"stems face to the right, throw away anything you wouldn't buy, and be done quick." simple instructions, short sentences, impatient glares. got it.
i have this new job and it's off-the-charts glamorous. ok ok, i don't hate it. but it isn't my calling, at least not in this way. i worked my ass off for years in jobs like this one just so i could one day avoid having to work another job like this one. but here i am all the same, in a job like this one, with scheduled breaks and meals alone and slip-resistant shoes, and everything i thought i'd be doing at twenty seven feels like a distant memory. i cried in my car after every shift for a week straight because i feel so very low, so very defeated, so very humiliated. this job makes my everything hurt. get a master's degree, they said. it'll get you places, they said.
every box of apples weighs approximately three thousand pounds. i open it and start to do my apple duty, which i will have to do again in like an hour because apples go quick. i grumble inside my head during pretty much every task at this new job. i have hot tears behind my eyes because i don't want to be here, i don't want to be doing this. there's nothing to learn here except good old fashioned elbow grease, and i think i already paid my dues. i scraped green olives off bar floors for three years wondering if there was more to life, and now these apples are my green olives from yesteryear.
i lay a whole box of pink lady apples before i realized i was in the gala apples section. as i place the last one in a perfect row, i hear "wrong section? happens to everyone. and stems are to the right, remember." yes, yes. to the right. gala with gala. pink lady with pink lady. i rearrange them all and try to make conversation with Impatient Glare Man. he warms up eventually and i try to stay on his good side so that he'll smile more, or at least glare less. as i am mentally patting myself on the back for being able to charm the shit out of anyone, i drop an apple. DROP IT. like my hands are made of butter! and -- get this -- it actually split in half. right down the middle! besides box-cutting a beer in half (you bet i did), this was the second mistake i had made so far. a brand new apple, ruined.

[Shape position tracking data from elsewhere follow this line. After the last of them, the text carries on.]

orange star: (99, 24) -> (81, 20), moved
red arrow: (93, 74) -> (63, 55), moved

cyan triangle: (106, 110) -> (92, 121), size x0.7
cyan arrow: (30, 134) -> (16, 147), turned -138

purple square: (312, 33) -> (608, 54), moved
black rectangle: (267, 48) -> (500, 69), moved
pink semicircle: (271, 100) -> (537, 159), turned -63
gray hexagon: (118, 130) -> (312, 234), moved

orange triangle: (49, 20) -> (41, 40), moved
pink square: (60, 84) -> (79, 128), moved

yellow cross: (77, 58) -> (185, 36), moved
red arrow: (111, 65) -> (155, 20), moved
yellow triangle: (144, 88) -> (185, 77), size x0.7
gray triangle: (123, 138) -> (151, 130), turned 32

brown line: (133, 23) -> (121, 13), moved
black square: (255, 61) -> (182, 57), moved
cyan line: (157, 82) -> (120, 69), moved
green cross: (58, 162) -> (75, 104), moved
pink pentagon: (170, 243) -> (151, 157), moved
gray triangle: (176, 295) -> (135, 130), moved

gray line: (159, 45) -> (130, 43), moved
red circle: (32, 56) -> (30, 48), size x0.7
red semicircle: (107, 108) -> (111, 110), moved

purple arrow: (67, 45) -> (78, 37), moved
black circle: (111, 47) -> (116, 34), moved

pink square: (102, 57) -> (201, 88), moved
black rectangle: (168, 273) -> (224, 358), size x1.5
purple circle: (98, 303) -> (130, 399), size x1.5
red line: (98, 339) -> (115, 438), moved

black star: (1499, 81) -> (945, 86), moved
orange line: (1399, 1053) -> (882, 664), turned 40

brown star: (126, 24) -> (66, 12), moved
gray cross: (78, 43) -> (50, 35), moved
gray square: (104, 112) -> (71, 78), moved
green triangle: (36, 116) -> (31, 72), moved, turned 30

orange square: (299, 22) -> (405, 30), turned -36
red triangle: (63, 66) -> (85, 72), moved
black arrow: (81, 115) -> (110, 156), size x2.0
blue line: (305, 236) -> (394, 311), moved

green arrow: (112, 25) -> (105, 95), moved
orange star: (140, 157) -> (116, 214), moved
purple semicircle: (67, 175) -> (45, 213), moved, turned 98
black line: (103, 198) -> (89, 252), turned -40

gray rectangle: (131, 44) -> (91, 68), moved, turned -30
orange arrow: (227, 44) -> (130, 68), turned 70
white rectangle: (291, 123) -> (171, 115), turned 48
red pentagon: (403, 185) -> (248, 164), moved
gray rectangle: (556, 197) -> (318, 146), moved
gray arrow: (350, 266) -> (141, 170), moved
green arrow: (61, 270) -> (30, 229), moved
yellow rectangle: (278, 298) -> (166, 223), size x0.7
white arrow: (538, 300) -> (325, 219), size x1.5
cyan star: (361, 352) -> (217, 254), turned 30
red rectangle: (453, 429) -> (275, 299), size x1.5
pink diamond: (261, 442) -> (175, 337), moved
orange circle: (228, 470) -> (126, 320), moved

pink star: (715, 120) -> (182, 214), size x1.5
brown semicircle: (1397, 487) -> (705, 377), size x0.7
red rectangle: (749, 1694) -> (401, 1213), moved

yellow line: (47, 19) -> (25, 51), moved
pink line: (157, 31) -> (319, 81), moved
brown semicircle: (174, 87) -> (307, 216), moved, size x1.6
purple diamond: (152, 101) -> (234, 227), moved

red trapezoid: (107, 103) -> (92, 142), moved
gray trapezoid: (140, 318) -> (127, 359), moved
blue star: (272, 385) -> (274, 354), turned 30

"eh, don't worry about it," he picked it up for me and started to take it to the trash. "you know, it's weird. the strongest apples are always the ones that break when they fall." and he walked away.
and all i could think was HOLY SHIT I'M THE APPLE. I'M THE FUCKING APPLE.
and then i was like, NO WAY. are you seriously going to pick this moment, this exact place and time to teach me something,?!?? right here, in my grocery-stocking, uniform-wearing, hourly-wage job??!!
and Universe was like YEAH GIRL I GOTCHU.
so somewhere between this very random apple analogy and my very much-need epsom salt bath, i think i have my first truth. that's what they say will get me through this season, small, real, profound truths. so, my truth:
i am incredibly strong.
i am incredibly prone to breaking when i fall.
both statements are true. and neither one could exist in me without the other.
my secret mentor, Cheryl Strayed wrote the best book you will ever read and tonight in my bath, i read this: "coal mining is hard. but do you think coal miners stand around all day and talk about how hard mining is? no. they do not. they simply dig."
so i'm digging. admitting that i am susceptible to breaking, but that it doesn't change my strength, because maybe you have to be strong enough to break. i'm allowing myself to feel all the feels, but reminding myself to simply continue to dig. and yes, i have a freaking trader joe's to thank for this truth. more specifically, Impatient Glare Man, who i hope never reads this. the monotonous task of displaying apples got me a little bit further tonight. the Universe grabbed my shovel and said, let me dig for a second here, i think i found something. and? i have a truth. and that's enough for me tonight.